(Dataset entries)
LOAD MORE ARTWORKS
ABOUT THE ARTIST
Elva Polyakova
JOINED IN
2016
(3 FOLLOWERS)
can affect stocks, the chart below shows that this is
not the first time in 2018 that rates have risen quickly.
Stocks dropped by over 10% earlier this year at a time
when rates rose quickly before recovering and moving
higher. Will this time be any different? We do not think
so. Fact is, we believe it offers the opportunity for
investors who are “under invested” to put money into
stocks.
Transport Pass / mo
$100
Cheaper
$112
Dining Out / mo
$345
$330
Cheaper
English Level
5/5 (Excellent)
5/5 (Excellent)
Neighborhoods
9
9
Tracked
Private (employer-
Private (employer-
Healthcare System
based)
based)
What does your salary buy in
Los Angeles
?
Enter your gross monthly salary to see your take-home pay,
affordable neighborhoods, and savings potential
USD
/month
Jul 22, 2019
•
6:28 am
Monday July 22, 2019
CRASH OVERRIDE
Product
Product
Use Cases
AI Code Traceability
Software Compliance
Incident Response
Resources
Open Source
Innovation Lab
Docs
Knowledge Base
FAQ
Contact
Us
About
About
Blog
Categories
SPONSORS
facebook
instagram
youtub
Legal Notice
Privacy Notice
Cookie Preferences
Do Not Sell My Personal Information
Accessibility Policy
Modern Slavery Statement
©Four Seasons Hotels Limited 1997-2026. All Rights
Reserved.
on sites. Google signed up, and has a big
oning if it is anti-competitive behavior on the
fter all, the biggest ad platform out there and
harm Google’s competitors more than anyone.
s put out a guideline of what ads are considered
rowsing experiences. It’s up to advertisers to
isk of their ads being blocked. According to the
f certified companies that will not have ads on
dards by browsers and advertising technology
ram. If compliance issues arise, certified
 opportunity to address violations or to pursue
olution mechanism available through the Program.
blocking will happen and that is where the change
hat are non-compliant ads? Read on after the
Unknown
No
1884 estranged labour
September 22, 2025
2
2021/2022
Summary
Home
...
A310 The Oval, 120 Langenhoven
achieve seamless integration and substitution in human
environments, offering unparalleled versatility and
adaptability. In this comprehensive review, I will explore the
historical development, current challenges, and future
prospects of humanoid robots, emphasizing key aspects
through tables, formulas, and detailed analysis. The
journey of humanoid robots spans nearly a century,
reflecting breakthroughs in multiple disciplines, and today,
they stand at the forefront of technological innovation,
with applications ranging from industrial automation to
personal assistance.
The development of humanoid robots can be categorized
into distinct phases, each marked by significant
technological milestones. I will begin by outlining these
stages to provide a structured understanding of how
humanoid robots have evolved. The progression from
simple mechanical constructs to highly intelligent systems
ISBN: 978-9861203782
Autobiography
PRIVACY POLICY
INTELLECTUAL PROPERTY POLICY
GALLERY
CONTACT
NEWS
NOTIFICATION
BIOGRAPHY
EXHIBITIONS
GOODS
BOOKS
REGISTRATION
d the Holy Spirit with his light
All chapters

Work required
Given the word "robots", show every line of the records that contains it.

Written answer
prospects of humanoid robots, emphasizing key aspects
journey of humanoid robots spans nearly a century,
The development of humanoid robots can be categorized
humanoid robots have evolved. The progression from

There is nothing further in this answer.